Why does Collections.sort(List<T>) have the signature :

public static <T extends Comparable<? super T>> void sort(List<T> list) 

and not :

public static <T extends Comparable<T>> void sort(List<? extends T> list)

• I understand that they both would serve the same purpose; so why did the framework developers use the first option?
• Or are these declarations really different?

Answer 1

// 0
public static <T extends Comparable<? super T>> void sort0(List<T> list) 

// 1
public static <T extends Comparable<T>> void sort1(List<? extends T> list)

These signatures differ because they impose different requirements on the relationship between type T and the type argument to Comparable in the definition of T.
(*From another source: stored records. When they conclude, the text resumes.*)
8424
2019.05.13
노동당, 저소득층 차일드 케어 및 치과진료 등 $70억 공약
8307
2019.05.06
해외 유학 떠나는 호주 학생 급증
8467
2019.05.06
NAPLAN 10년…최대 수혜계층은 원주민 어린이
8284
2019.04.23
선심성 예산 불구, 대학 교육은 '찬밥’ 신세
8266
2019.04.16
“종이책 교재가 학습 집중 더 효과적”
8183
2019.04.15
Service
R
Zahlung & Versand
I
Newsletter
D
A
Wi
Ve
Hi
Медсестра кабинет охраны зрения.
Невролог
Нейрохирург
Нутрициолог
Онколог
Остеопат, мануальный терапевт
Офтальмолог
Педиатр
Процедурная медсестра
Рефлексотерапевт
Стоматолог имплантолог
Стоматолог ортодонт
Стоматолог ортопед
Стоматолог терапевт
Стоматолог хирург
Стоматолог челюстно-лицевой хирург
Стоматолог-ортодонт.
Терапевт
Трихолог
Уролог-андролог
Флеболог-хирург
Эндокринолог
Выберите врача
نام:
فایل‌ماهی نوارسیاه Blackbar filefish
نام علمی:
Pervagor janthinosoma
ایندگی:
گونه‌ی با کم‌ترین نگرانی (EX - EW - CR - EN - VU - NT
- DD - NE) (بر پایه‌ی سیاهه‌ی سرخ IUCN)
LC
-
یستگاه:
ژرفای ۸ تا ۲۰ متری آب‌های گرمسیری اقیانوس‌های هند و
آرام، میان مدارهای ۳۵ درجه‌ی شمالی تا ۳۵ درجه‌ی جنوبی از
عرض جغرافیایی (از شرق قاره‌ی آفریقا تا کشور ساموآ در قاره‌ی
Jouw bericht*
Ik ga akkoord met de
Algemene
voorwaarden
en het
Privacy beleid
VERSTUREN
Suppose for example that you have this class:

class A implements Comparable<Object> { ... }

Then if you have

List<A> list = ... ;
sort0(list); // works
sort1(list); // fails

The reason sort1 fails is that there is no type T that is both comparable to itself and that is, or is a supertype of, the list's type.

It turns out that class A is malformed, because objects that are Comparable need to meet certain requirements. In particular reversing the comparison should reverse the sign of the result. We can compare an instance of A to an Object but not vice-versa, so this requirement is violated. But note that this is a requirement of the semantics of Comparable and is not imposed by the type system. Considering only the type system, the two sort declarations really are different.

Answer 2

Your proposed signature would probably work in Java-8. However in previous Java versions type inference was not so smart. Consider that you have List<java.sql.Date>. Note that java.sql.Date extends java.util.Date which implements Comparable<java.util.Date>. When you compile

List<java.sql.Date> list = new ArrayList<>();
Collections.sort(list);

It perfectly works in Java-7. Here T is inferred to be java.sql.Date which is actually Comparable<java.util.Date> which is Comparable<? super java.sql.Date>. However let's try your signature:

public static <T extends Comparable<T>> void sort(List<? extends T> list) {}

List<java.sql.Date> list = new ArrayList<>();
sort(list);

Here T should be inferred as java.util.Date. However Java 7 specification does not allow such inference. Hence this code can be compiled with Java-8, but fails when compiled under Java-7:

Main.java:14: error: method sort in class Main cannot be applied to given types;
        sort(list);
        ^
  required: List<? extends T>
  found: List<Date>
  reason: inferred type does not conform to declared bound(s)
    inferred: Date
    bound(s): Comparable<Date>
  where T is a type-variable:
    T extends Comparable<T> declared in method <T>sort(List<? extends T>)
1 error

Type inference was greatly improved in Java-8. Separate JLS chapter 18 is dedicated to it now, while in Java-7 the rules were much simpler.

Answer 3

They differ because ? super T is less restrictive than T. It is a Lower Bounded Wildcard (the linked Java Tutorial says, in part)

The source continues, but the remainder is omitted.